▸ **Exercise directions**
Report all lines from the entries below in which "nałożenie" appears.

▸ **Items from a data source**
----
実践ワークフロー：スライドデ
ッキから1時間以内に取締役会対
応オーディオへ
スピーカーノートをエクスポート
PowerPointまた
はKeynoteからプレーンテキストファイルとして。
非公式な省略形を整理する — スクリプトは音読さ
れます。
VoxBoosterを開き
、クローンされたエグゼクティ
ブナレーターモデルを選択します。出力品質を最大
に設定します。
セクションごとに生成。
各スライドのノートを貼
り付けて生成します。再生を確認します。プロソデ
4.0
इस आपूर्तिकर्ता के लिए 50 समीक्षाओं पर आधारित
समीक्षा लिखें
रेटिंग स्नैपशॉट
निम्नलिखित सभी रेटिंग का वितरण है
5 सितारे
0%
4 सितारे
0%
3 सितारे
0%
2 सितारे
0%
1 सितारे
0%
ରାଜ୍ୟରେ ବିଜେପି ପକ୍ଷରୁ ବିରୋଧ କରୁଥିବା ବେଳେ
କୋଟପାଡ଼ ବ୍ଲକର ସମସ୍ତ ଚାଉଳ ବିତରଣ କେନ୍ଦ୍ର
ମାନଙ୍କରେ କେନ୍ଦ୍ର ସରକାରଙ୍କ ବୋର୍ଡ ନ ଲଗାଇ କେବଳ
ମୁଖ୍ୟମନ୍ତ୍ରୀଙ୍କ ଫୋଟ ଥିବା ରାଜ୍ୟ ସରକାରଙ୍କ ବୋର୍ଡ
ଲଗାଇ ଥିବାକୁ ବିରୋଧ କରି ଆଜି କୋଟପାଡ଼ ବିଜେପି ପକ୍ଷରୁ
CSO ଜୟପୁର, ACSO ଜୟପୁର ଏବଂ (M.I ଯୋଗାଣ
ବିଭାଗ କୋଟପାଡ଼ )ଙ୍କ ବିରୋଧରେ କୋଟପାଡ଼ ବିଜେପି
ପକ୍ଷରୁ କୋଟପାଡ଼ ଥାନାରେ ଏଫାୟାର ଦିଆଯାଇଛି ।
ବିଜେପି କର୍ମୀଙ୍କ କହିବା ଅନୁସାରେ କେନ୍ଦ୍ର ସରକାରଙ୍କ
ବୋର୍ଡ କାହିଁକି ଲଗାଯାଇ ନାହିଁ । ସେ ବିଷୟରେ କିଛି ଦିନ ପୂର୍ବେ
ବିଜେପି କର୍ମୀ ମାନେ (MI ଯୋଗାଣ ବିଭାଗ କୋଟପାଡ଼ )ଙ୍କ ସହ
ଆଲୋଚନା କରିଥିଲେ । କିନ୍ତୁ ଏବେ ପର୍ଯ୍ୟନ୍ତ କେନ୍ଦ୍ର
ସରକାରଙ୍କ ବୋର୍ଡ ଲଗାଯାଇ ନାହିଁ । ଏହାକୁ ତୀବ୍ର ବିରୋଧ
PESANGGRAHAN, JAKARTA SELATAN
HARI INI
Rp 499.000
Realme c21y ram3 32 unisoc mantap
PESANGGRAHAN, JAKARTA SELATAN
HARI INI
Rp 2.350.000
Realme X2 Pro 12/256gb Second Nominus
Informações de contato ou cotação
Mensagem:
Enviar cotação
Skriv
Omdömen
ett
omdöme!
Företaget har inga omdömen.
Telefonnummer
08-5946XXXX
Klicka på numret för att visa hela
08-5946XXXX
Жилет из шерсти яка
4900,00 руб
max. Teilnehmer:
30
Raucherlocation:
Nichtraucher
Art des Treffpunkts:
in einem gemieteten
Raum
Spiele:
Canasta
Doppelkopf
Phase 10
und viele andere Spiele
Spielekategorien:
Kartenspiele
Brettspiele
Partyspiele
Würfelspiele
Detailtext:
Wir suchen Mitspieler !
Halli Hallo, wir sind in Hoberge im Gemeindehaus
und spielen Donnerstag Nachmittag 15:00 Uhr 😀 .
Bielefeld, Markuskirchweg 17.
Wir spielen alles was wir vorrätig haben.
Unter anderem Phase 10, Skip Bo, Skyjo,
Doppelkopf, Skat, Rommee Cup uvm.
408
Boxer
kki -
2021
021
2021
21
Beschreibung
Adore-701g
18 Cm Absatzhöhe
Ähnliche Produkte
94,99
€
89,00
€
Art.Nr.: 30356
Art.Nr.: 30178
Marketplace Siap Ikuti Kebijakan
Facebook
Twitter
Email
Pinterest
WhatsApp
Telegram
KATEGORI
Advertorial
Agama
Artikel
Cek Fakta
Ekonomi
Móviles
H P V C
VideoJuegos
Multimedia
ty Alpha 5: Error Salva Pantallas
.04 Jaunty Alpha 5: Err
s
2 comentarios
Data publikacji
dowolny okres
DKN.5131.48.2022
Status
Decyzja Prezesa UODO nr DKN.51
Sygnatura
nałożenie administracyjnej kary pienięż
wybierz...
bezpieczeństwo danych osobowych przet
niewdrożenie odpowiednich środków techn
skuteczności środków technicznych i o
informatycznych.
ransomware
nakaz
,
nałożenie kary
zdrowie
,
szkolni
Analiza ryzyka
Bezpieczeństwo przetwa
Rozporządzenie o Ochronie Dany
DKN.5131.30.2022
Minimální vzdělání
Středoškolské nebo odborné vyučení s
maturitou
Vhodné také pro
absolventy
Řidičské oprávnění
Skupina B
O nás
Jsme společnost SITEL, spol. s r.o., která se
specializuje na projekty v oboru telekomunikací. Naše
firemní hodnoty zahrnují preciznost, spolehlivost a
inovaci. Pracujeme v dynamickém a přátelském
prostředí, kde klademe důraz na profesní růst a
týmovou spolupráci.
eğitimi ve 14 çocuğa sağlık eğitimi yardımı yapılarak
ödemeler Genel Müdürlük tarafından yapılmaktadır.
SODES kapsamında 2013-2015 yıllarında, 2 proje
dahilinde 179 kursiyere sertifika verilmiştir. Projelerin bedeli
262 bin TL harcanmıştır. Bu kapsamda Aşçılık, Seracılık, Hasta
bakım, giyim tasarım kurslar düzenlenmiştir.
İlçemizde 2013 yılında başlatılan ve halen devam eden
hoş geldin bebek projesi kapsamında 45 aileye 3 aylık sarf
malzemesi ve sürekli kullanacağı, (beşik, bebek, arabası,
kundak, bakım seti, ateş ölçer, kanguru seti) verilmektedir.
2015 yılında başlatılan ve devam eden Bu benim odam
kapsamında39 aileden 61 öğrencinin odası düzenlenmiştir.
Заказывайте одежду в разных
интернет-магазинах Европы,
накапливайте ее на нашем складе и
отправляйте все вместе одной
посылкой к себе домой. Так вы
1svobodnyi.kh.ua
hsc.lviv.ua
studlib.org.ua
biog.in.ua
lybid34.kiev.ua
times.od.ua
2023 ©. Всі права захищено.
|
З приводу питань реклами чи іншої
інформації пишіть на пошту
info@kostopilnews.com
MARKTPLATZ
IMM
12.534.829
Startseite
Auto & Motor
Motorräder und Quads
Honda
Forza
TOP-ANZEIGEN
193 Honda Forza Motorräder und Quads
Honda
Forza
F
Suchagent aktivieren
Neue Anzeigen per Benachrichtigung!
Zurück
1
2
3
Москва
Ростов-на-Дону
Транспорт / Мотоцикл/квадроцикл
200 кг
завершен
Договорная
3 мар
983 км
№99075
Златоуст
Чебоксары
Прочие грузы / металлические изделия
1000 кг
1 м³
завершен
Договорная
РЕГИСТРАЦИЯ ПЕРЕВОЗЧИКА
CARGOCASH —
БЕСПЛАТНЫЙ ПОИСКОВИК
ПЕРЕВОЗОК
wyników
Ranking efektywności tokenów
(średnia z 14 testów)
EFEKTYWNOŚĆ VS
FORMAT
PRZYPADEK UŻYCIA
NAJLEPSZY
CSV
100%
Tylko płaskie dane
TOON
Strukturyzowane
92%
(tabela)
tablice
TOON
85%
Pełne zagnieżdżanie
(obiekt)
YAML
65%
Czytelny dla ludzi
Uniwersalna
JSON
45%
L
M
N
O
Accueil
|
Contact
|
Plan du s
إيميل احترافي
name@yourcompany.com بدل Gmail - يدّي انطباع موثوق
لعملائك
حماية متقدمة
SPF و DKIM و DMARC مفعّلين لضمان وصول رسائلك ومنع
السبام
----
▸ **Output**
nałożenie administracyjnej kary pienięż
nałożenie kary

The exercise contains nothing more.